The new supercomputer at PDC - which will be named ‘Dardel’ in honour of the Swedish author Thora Dardel and her first husband, the painter Nils Dardel - has been designed to facilitate various types of research based on HPC techniques across a broad spectrum of research areas. The Dardel system will have a large CPU partition, which will be suitable for a wide range of computational applications, plus a forward-looking partition based on graphics processing units (GPUs), which is intended for the most computationally demanding applications.
PDC is working closely with the developers of leading HPC research applications in grand challenge areas - like computational fluid dynamics, biophysics and quantum chemistry - to ensure that their applications are adapted to take full advantage of the increased computing power of the new system.
“In recent times, we have seen a dramatic increase in the extent to which researchers need to use accelerators (mainly in the form of GPUs). We will soon be able to meet that demand through the accelerator partition in Dardel," said Prof. Hans Karlsson, Director of SNIC. "Dardel will significantly increase the Swedish capacity for research that requires access to large-scale computational resources."
The Dardel supercomputer will be installed in two phases. HPE will deliver the first phase of the system, consisting of the CPU partition and a storage system, before summer this year. This initial phase of the computer will provide SNIC users with more than 65,000 CPU cores for performing their research calculations. (Cores are individual processing units contained within a single CPU.) The second phase of Dardel, which consists of a GPU partition, will be delivered later this year in the autumn. Researchers will be able to start using the first phase of Dardel from July this year and the second phase from January next year.
The new Dardel supercomputer at PDC will embody a big leap in technology thanks to using next-generation AMD EPYC processors in the CPU partition and, in the second phase, the system will leverage next-generation AMD Instinct GPU accelerators and the ROCm open software platform as well as the HPE Cray Programming Environment. One of the keys to improving the performance of supercomputers is to increase the speed at which information is communicated between the parts within the system.
The AMD Infinity Architecture that is being used in Dardel widens the horizons of supercomputer performance as it enables more efficient communication between the system’s memory, CPUs and GPUs. In particular, a high-performance interconnect using HPE Slingshot (which is designed to provide ultra-fast communication in the era of exascale computers) will be used in the Dardel system to provide highly efficient communication between different elements in the system.

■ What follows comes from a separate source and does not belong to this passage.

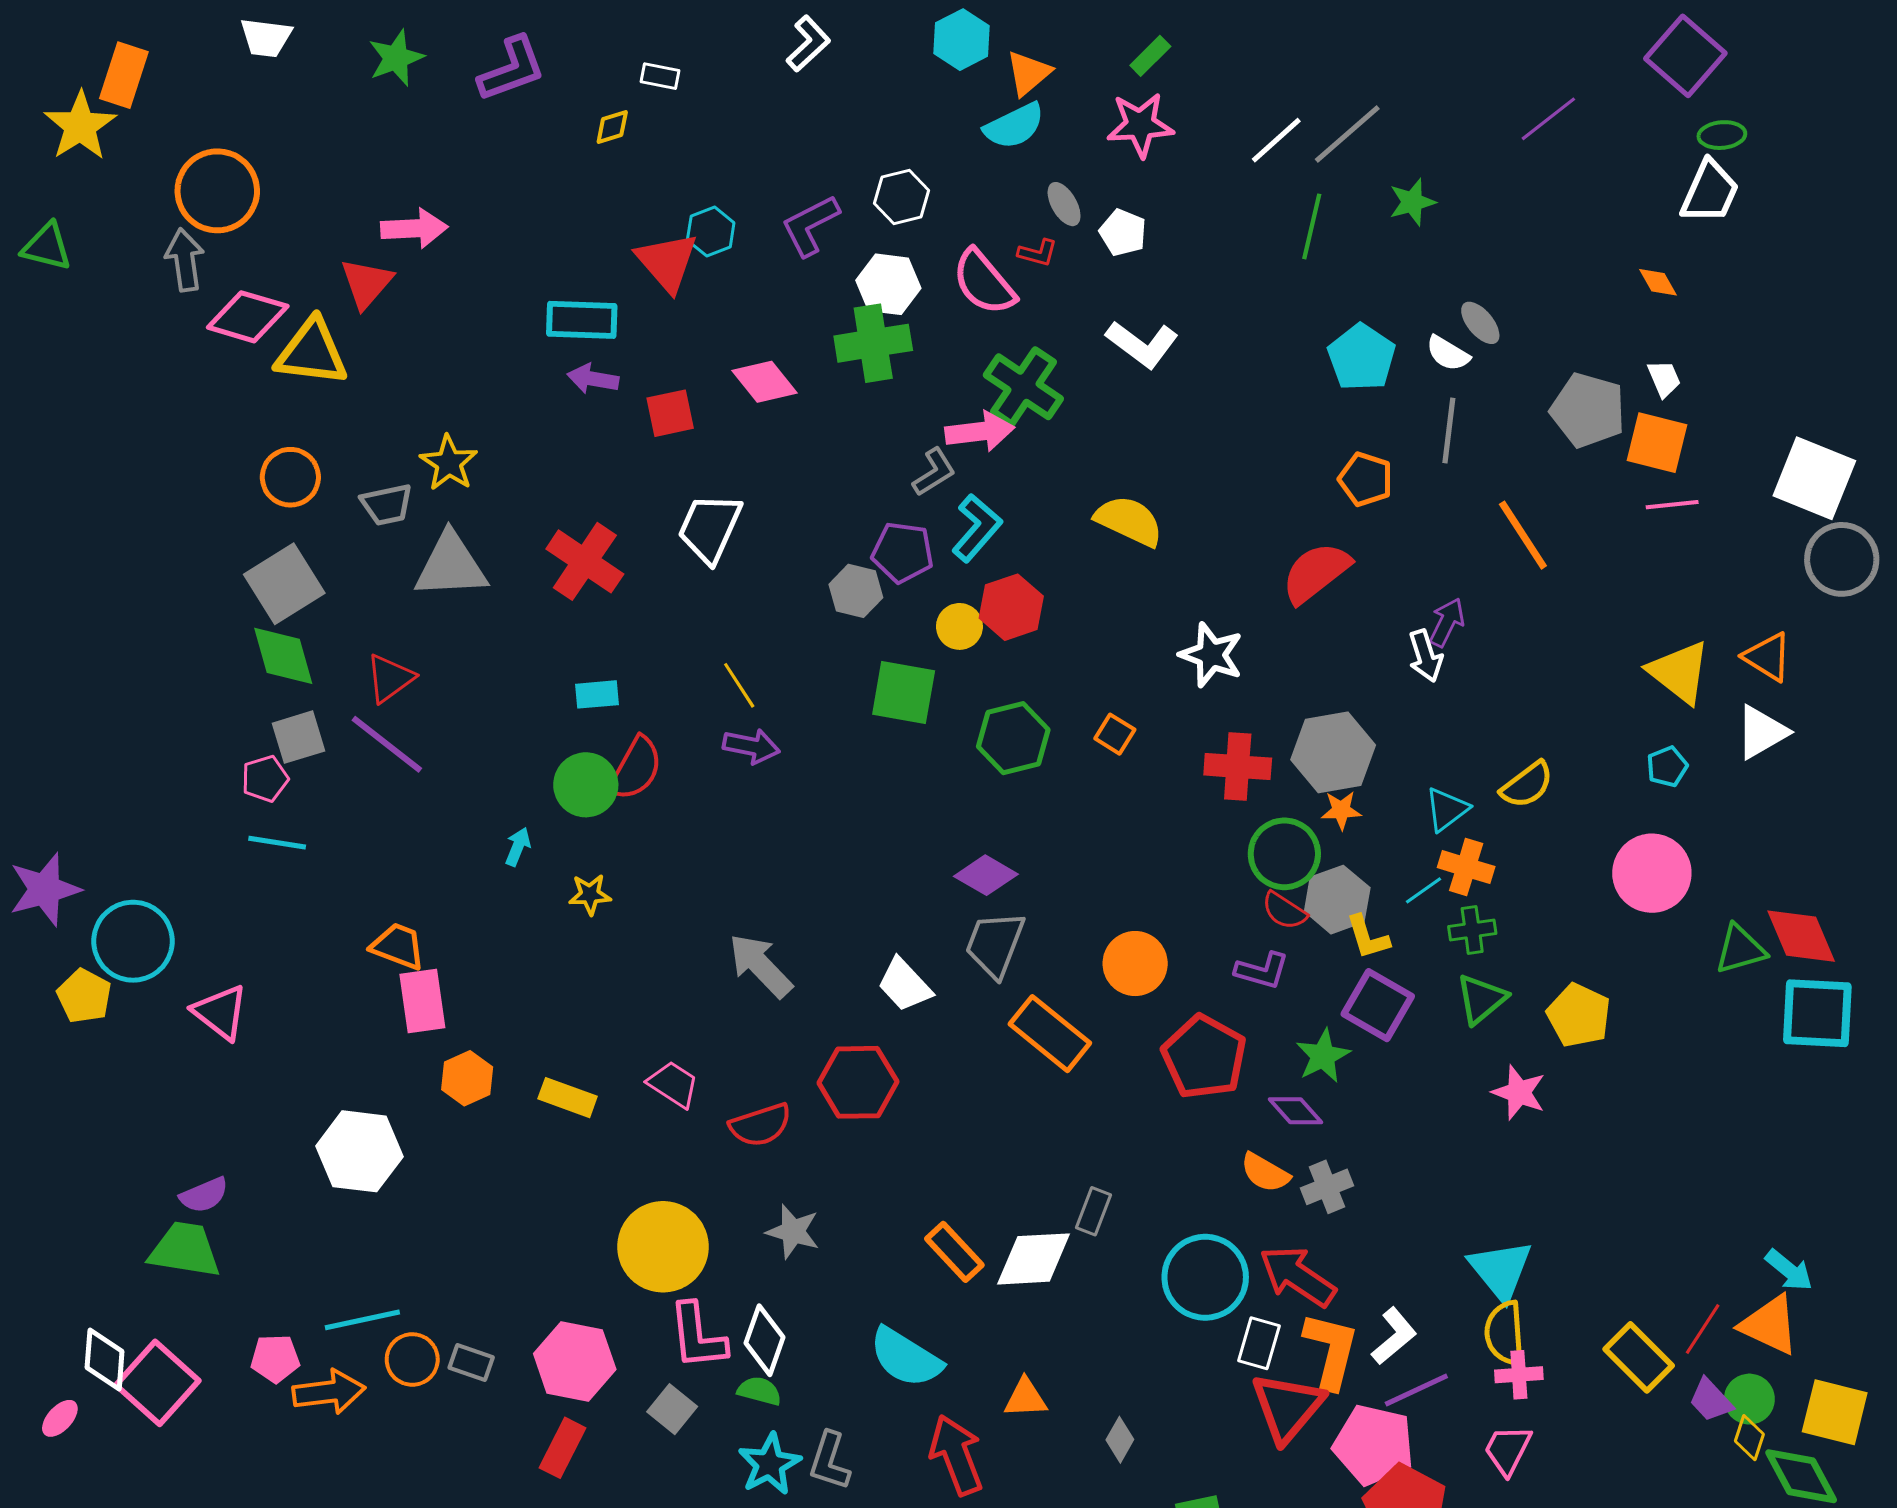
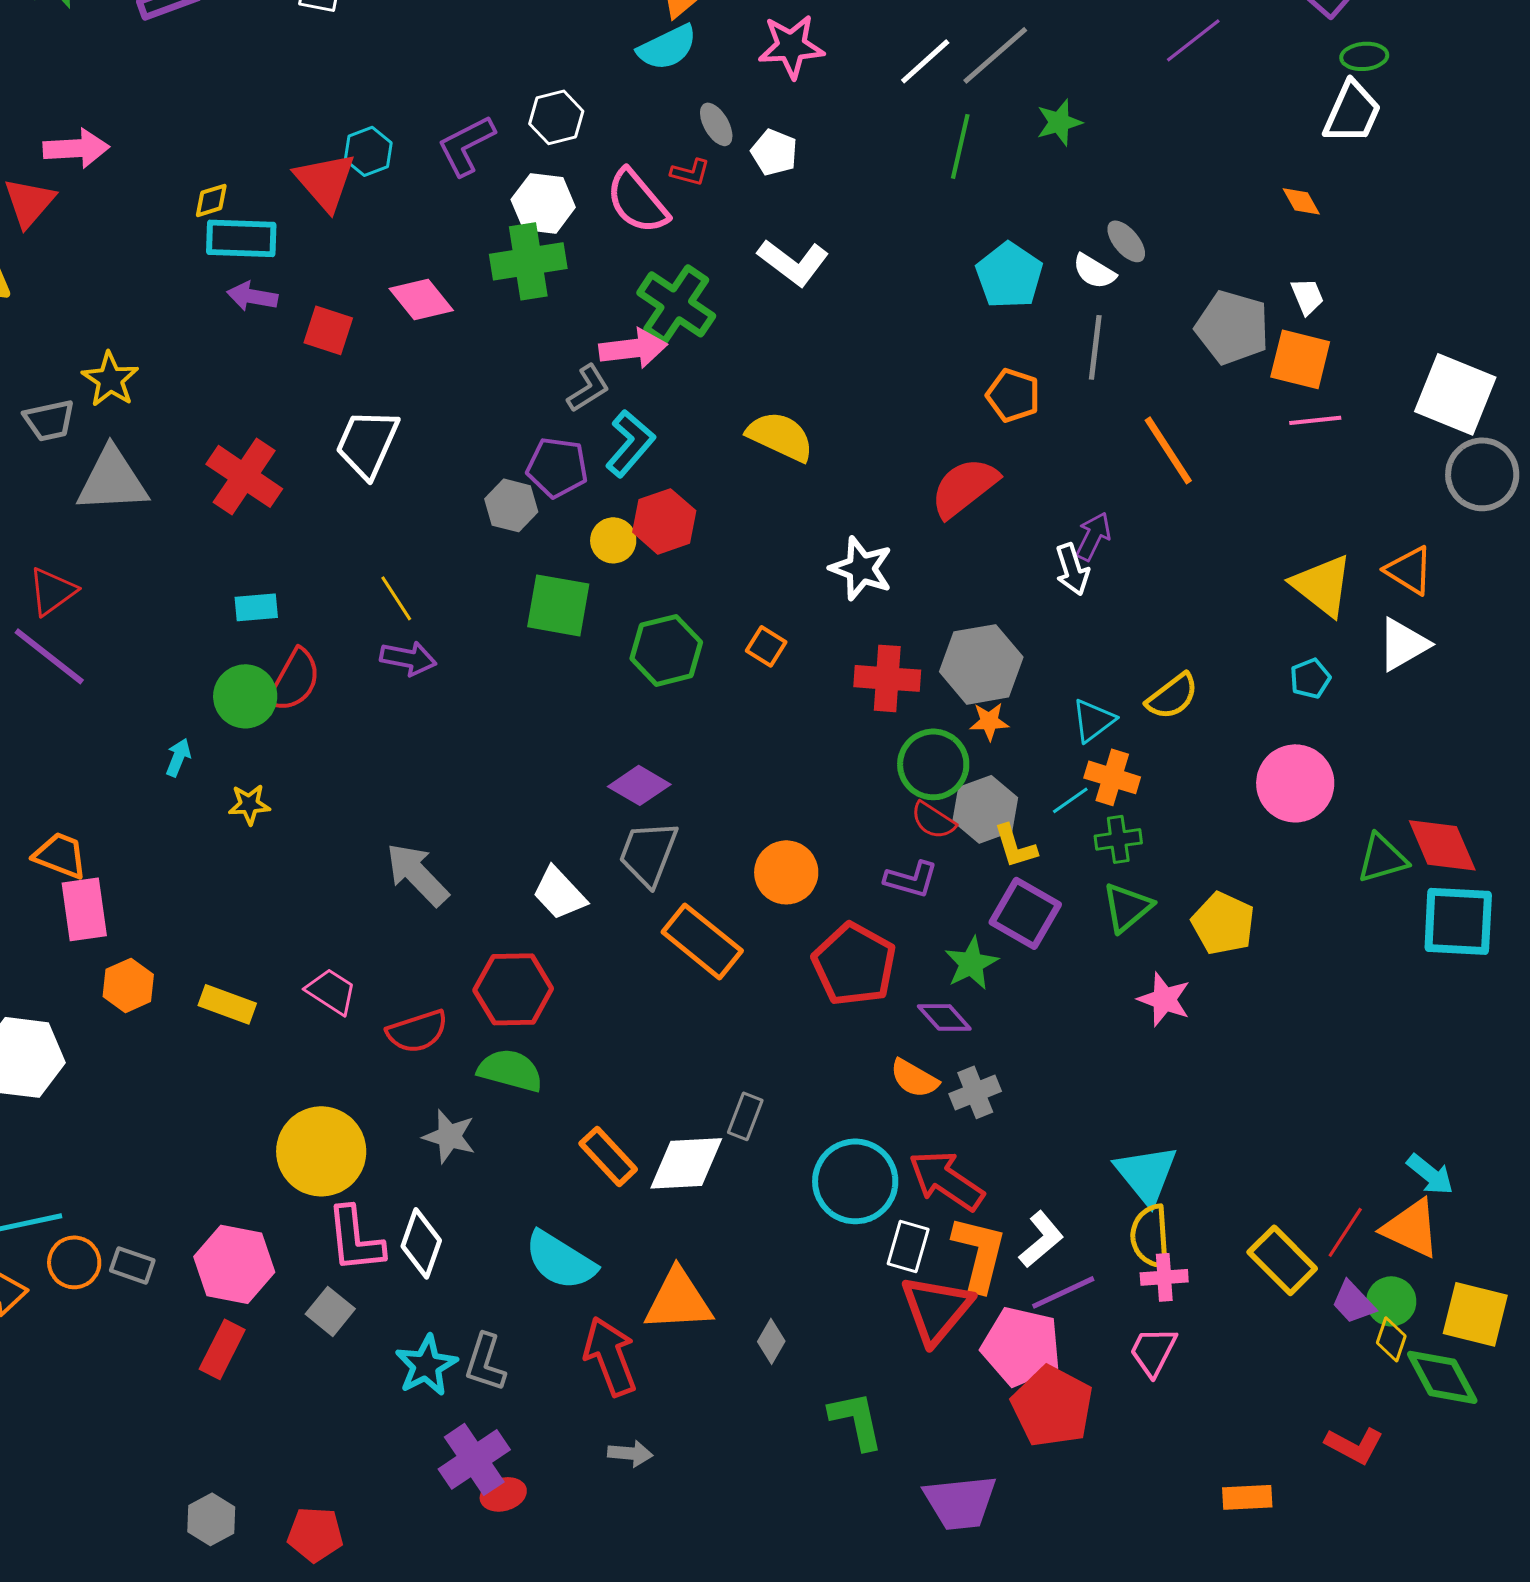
yellow diamond: (612, 127) -> (211, 200), moved
red square: (670, 413) -> (328, 330), turned 30
green semicircle: (759, 1391) -> (510, 1070), moved, size x1.5
orange triangle: (1025, 1398) -> (678, 1300), size x1.6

“High-performance computing (HPC) technologies are broadly used in R&D to advance the technologies that go into the products and services we use each day. For decades, the PDC Center for High Performance Computing at the KTH Royal Institute of Technology has empowered a community of researchers to make breakthroughs across a range of industries using HPC,” said Peter Ungaro, Senior Vice President and General Manager of HPC and Mission Critical Solutions at HPE. “We are honoured to have been selected by the KTH Royal Institute of Technology to deliver the latest HPE Cray EX supercomputer with next-generation AMD technologies and provide an even greater level of performance to improve and expand Swedish academic research and drive innovation for Swedish industrial companies.”
“We are thrilled to be working with HPE and KTH on this advanced supercomputer project," added Roger Benson, Senior Director, Commercial EMEA at AMD. "The combination of cutting-edge AMD EPYC processors and AMD Instinct accelerators will enable scientists and research institutions to meet and exceed the growing computational demands of today's HPC workloads while advancing their research.”